Sunday, June 17, 2007

Preaching to the Choir

Yesterday's story in The Los Angeles Times, "The Political Guru Wore Tennis Shoes," seems to be another case of how major newspapers are becoming the slowest of web aggregators rather than real sources for independent reporting on late-breaking events. Now that crime coverage seems to depend on rehearsing the parties' MySpace and YouTube pages instead of detailing the forensic evidence and experts are represented by blog postings rather than interviews, I don't have much hope for the marriage of print journalism and the web. Occasionally a newspaper like The Los Angeles Times devotes column space to explaining something like the Green Tea Girlie hoax, but -- more often than not -- what is being reported is old news to those following events on the political or social web.

The subject of the article, recent Georgetown alum James Kotecki, has been around long enough to have scholarly papers written about him. Clearly candidates are listening to the advice from this likable preppy ex-intern on appropriate styles for YouTube rhetoric, and its interesting that Kotecki describes his online community of practice as "video-sharing," which sounds suspiciously close to the much legislated against "file-sharing." In particular, Kotecki praises his "oratory" and video editing of John Edwards and the way that Edwards creates enough super small-screen content to narrowcast on very specific issues.

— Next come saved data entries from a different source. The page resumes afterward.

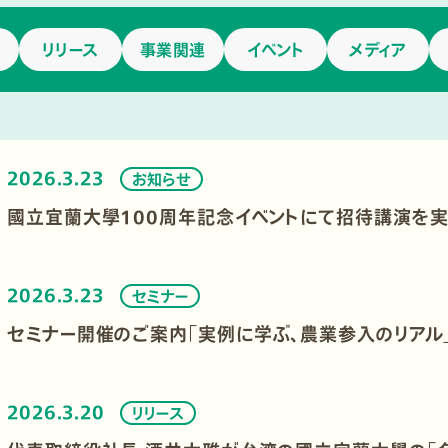
リリース
事業関連
イベント
メディア
2026.3.23
お知らせ
國立宜蘭大學100周年記念イベントにて招待講演を実
2026.3.23
セミナー
セミナー開催のご案内「実例に学ぶ、農業参入のリア
2026.3.20
リリース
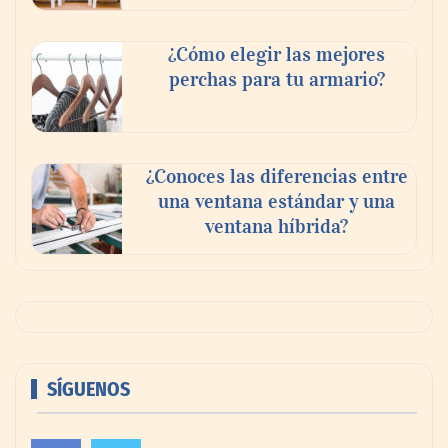
¿Cómo elegir las mejores
perchas para tu armario?
¿Conoces las diferencias entre
una ventana estándar y una
ventana híbrida?
SÍGUENOS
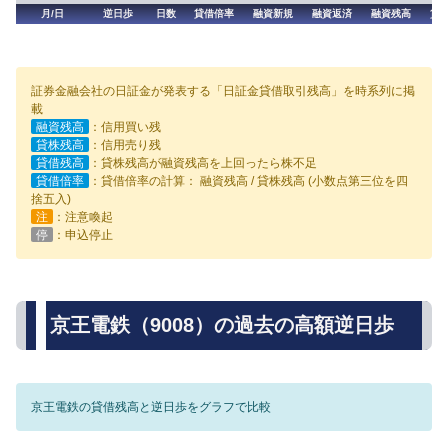
月/日
逆日歩
日数
貸借倍率
融資新規
融資返済
融資残高
貸
証券金融会社の日証金が発表する「日証金貸借取引残高」を時系列に掲
載
融資残高
：信用買い残
貸株残高
：信用売り残
貸借残高
：貸株残高が融資残高を上回ったら株不足
貸借倍率
：貸借倍率の計算： 融資残高 / 貸株残高 (小数点第三位を四
捨五入)
注
：注意喚起
停
：申込停止
京王電鉄（9008）の過去の高額逆日歩
京王電鉄の貸借残高と逆日歩をグラフで比較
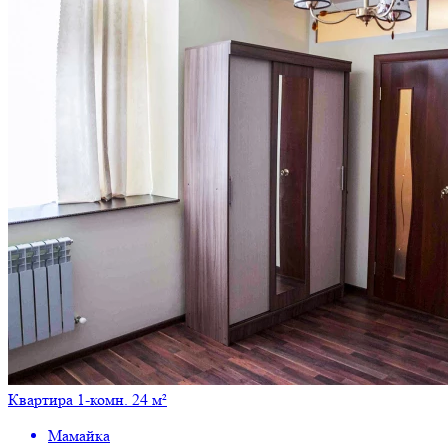
Квартира 1-комн. 24 м²
Мамайка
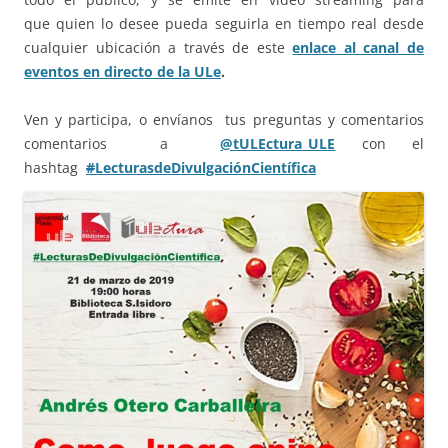
que quien lo desee pueda seguirla en tiempo real desde
cualquier ubicación a través de este
enlace al canal de
eventos en directo de la ULe
.
Ven y participa, o envíanos tus preguntas y comentarios
comentarios a
@
tULEctura_ULE
con el
hashtag
#
LecturasdeDivulgaciónCientífica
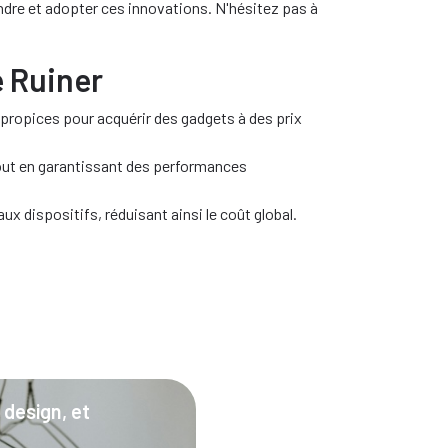
ndre et adopter ces innovations. N'hésitez pas à
e Ruiner
propices pour acquérir des gadgets à des prix
tout en garantissant des performances
x dispositifs, réduisant ainsi le coût global.
 design, et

As Malcolm Gladwell observes about spaghetti sauce, perhaps the Platonic ideal is impossible in the branding of political candidates as well.

Unfortunately, Kotecki's latest video seems to be more cheerleading for the CNN/YouTube campaign media event, which -- as I wrote yesterday -- hasn't impressed me much thus far.

Update: For another example on how the LA Times covers "news" about the Internet six months late, check out this item on the "launch" of Conservapedia.